How selection bias will skew your activity mailing results

Here’s an interesting thing that I came across when evaluating a mailing for a client that I need to share.

Fallacy01

The observation

So what we’re looking at here is the revenue for a given group of customers from 06/2014 to 12/2014. (Note that the data presented here is completely fictional recreated in a spreadsheet, but follows patterns similar to the original data. See below for more details.)

This group of customers had been selected due to its inactivity as defined by the revenue in 06/2014 being smaller then a certain threshold (again, the actual selection was a lot more refined that is described in this model).

The mailing was sent out on 01/07/2014 to the group of customers. So we’re looking at a total revenue of $46,837 in 06/2014 and a subsequent jump in revenue to $271,950 in 07/2014.

At first sight, that seems to be great news – the mailing worked, revenue increased drastically, everything fine.

However, when I looked at preceding months, the following pattern emerged:

Fallacy02b

So our group of customers had a high revenue 01/2014 – 05/2014.  Then in 06/2014 – the month that was used to determine whether or not a customer was active – the revenue suddenly drops by about 80%, only to be back at the original level the following months.

Now this seems rather odd. In fact, it looks a lot like there’s something wrong with the analysis.

But as it turns out, it’s actually perfectly correct. What we’re observing is due to what I call the selection bias.

So what’s going on there? How can such a weird pattern emerge if not due to a faulty analysis?

Patterns in the data

The key to understanding how this patterns emerges is in understanding the patterns in the underlying data.

When I took a close look at the raw data, I realised that the revenue followed a certain pattern: Most customers would have quite a low base-line of revenue every month. But every now and then, there would be a huge spike (a large purchase) that was many times higher than the base-line.

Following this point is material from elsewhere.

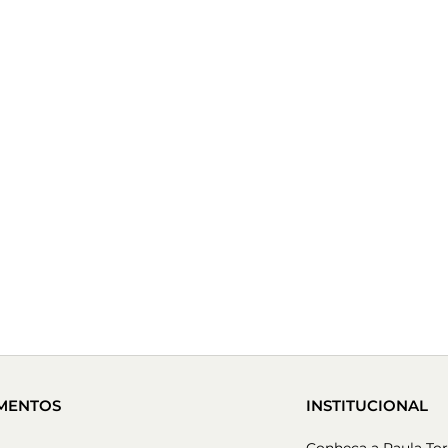
MENTOS
INSTITUCIONAL
Conheça a Paula Tor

When you think about it, this is a usage pattern that’s quite common. Consider the following cases:

  • A computer retailer, where customers buy an expensive laptop or a tablet every now and then, and cheap accessory (mice, cables, adapters, usb sticks,…) more often
  • An airline, where customers buy an expensive ticket three times a year
  • A travel agent, where customers book holidays twice a year

 

The list could go on and on, but what you can see is that the pattern of a low baseline and huges spikes a few times a year is perfectly reasonable and common.

Creating dummy data

For the purpose of this article, I created dummy data with a similar pattern. The dummy data set contains revenue for 1,000 users and 12 months, and is designed as follows:

  • each user has eleven low-revenue periods and one high-revenue period
  • in the low-revenue periods the revenue is a random number between $0 and $100
  • in the high-revenue period the revenue is a random number between $1,000 and $4,000

This is what that data looks like:

Fallacy03

So what we’re seeing here is an excerpt of the revenue data per user and month. The three users depicted have a low baseline revenue below $100, but once in a while the revenue shoots up to a number 10-20 times that high (e.g., for User01 to $1,454 in period 9) – which is exactly what I had observed in the original data.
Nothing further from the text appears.